Problem requirements:
What is needed is each line of the data below that holds the string "perspective".

Task material:
________________________________________
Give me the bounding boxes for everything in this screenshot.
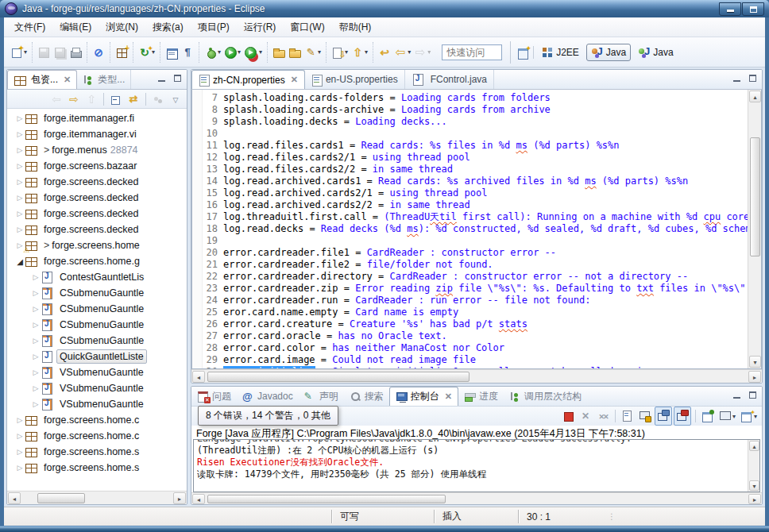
clear-console-button[interactable]: [620, 407, 636, 426]
last-edit-button[interactable]: [377, 43, 392, 62]
scroll-left-icon[interactable]: ◂: [192, 371, 205, 383]
console-view-button[interactable]: [164, 43, 180, 62]
dropdown-arrow-icon[interactable]: ▾: [365, 48, 368, 56]
expand-arrow-icon[interactable]: ▷: [31, 400, 41, 408]
display-console-button[interactable]: ▾: [717, 407, 737, 426]
expand-arrow-icon[interactable]: ▷: [15, 432, 25, 440]
back-button[interactable]: ▾: [392, 43, 412, 62]
minimize-view-button[interactable]: [156, 73, 168, 84]
tree-item[interactable]: ▷forge.screens.decked: [7, 190, 187, 206]
tree-item[interactable]: ▷VSubmenuGauntle: [7, 364, 187, 380]
new-java-project-button[interactable]: [114, 43, 129, 62]
scrollbar-thumb[interactable]: [207, 372, 470, 382]
print-button[interactable]: [68, 43, 83, 62]
code-area[interactable]: 7splash.loading.cards-folders = Loading …: [203, 90, 748, 368]
view-tab-declaration[interactable]: 声明: [299, 387, 344, 406]
dropdown-arrow-icon[interactable]: ▾: [238, 48, 241, 56]
expand-arrow-icon[interactable]: ▷: [31, 337, 41, 345]
expand-arrow-icon[interactable]: ▷: [31, 368, 41, 376]
prev-annotation-button[interactable]: ▾: [350, 43, 369, 62]
tree-item[interactable]: ◢forge.screens.home.g: [7, 253, 187, 269]
scrollbar-thumb[interactable]: [37, 493, 85, 503]
open-perspective-button[interactable]: [515, 43, 531, 62]
next-annotation-button[interactable]: ▾: [330, 43, 350, 62]
expand-arrow-icon[interactable]: ▷: [15, 210, 25, 218]
expand-arrow-icon[interactable]: ▷: [31, 305, 41, 313]
console-text-box[interactable]: Language java.util.PropertyResourceBundl…: [193, 439, 760, 492]
scroll-lock-button[interactable]: [637, 407, 653, 426]
expand-arrow-icon[interactable]: ◢: [15, 257, 25, 266]
perspective-java-button[interactable]: Java: [633, 44, 678, 61]
perspective-java-button[interactable]: Java: [586, 44, 631, 61]
editor-tab[interactable]: FControl.java: [405, 70, 494, 89]
run-button[interactable]: ▾: [222, 43, 242, 62]
menu-item[interactable]: 窗口(W): [283, 18, 331, 37]
dropdown-arrow-icon[interactable]: ▾: [408, 48, 411, 56]
dropdown-arrow-icon[interactable]: ▾: [732, 413, 736, 420]
editor-tab[interactable]: zh-CN.properties✕: [191, 70, 305, 89]
tree-item[interactable]: ▷CSubmenuGauntle: [7, 285, 187, 301]
tree-item[interactable]: ▷VSubmenuGauntle: [7, 380, 187, 396]
view-tab-console[interactable]: 控制台✕: [389, 387, 458, 406]
scrollbar-thumb[interactable]: [750, 137, 760, 256]
forward-button[interactable]: ▾: [412, 43, 432, 62]
tree-item[interactable]: ▷forge.screens.home.c: [7, 412, 187, 428]
tree-item[interactable]: ▷QuickGauntletListe: [7, 349, 187, 364]
pilcrow-button[interactable]: [180, 43, 195, 62]
expand-arrow-icon[interactable]: ▷: [15, 226, 25, 233]
tree-item[interactable]: ▷forge.screens.home.s: [7, 444, 187, 460]
scroll-left-icon[interactable]: ◂: [8, 492, 21, 504]
expand-arrow-icon[interactable]: ▷: [15, 464, 25, 472]
expand-arrow-icon[interactable]: ▷: [15, 130, 25, 138]
refresh-button[interactable]: ▾: [137, 43, 157, 62]
tree-item[interactable]: ▷VSubmenuGauntle: [7, 396, 187, 412]
run-external-button[interactable]: ▾: [242, 43, 264, 62]
show-stderr-button[interactable]: [674, 407, 691, 426]
scroll-right-icon[interactable]: ▸: [748, 494, 761, 504]
expand-arrow-icon[interactable]: ▷: [31, 384, 41, 392]
tab-type-hierarchy[interactable]: 类型...: [77, 70, 131, 89]
dropdown-arrow-icon[interactable]: ▾: [318, 48, 321, 56]
tab-package-explorer[interactable]: 包资... ✕: [7, 70, 77, 89]
scroll-left-icon[interactable]: ◂: [192, 494, 205, 504]
focus-button[interactable]: [150, 90, 166, 109]
scroll-up-icon[interactable]: ▴: [749, 441, 759, 451]
title-bar[interactable]: Java - forge-gui/res/languages/zh-CN.pro…: [0, 0, 769, 17]
debug-button[interactable]: ▾: [203, 43, 222, 62]
tree-item[interactable]: ▷forge.screens.decked: [7, 222, 187, 237]
dropdown-arrow-icon[interactable]: ▾: [427, 48, 431, 56]
brush-button[interactable]: ▾: [303, 43, 323, 62]
tree-item[interactable]: ▷forge.screens.home.c: [7, 428, 187, 444]
tree-item[interactable]: ▷forge.screens.decked: [7, 206, 187, 222]
menu-item[interactable]: 编辑(E): [52, 18, 99, 37]
view-menu-button[interactable]: [168, 90, 184, 109]
maximize-button[interactable]: [742, 2, 764, 16]
console-vertical-scrollbar[interactable]: ▴ ▾: [748, 440, 759, 492]
maximize-view-button[interactable]: [172, 73, 184, 84]
tree-item[interactable]: ▷forge.screens.bazaar: [7, 158, 187, 174]
nav-back-button[interactable]: [48, 90, 64, 109]
maximize-console-button[interactable]: [747, 390, 759, 401]
tree-item[interactable]: ▷forge.itemmanager.vi: [7, 126, 187, 142]
save-button[interactable]: [36, 43, 52, 62]
menu-item[interactable]: 帮助(H): [332, 18, 379, 37]
tree-item[interactable]: ▷ContestGauntletLis: [7, 269, 187, 285]
tree-horizontal-scrollbar[interactable]: ◂ ▸: [7, 491, 187, 504]
editor-vertical-scrollbar[interactable]: ▴ ▾: [748, 90, 761, 368]
expand-arrow-icon[interactable]: ▷: [15, 178, 25, 186]
open-folder-button[interactable]: [287, 43, 303, 62]
close-tab-icon[interactable]: ✕: [64, 75, 71, 85]
scroll-down-icon[interactable]: ▾: [749, 480, 759, 491]
menu-item[interactable]: 浏览(N): [99, 18, 145, 37]
menu-item[interactable]: 文件(F): [7, 18, 52, 37]
stop-button[interactable]: [560, 407, 576, 426]
editor-tab[interactable]: en-US.properties: [305, 70, 405, 89]
close-tab-icon[interactable]: ✕: [445, 391, 452, 402]
minimize-console-button[interactable]: [731, 390, 744, 401]
minimize-editor-button[interactable]: [731, 73, 744, 84]
show-stdout-button[interactable]: [655, 407, 672, 426]
open-console-button[interactable]: ▾: [739, 407, 759, 426]
view-tab-search[interactable]: 搜索: [344, 387, 389, 406]
link-editor-button[interactable]: [126, 90, 141, 109]
nav-up-button[interactable]: [83, 90, 99, 109]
________________________________________
Result:
open-perspective-button[interactable]: [515, 43, 531, 62]
perspective-java-button[interactable]: Java: [633, 44, 678, 61]
perspective-java-button[interactable]: Java: [586, 44, 631, 61]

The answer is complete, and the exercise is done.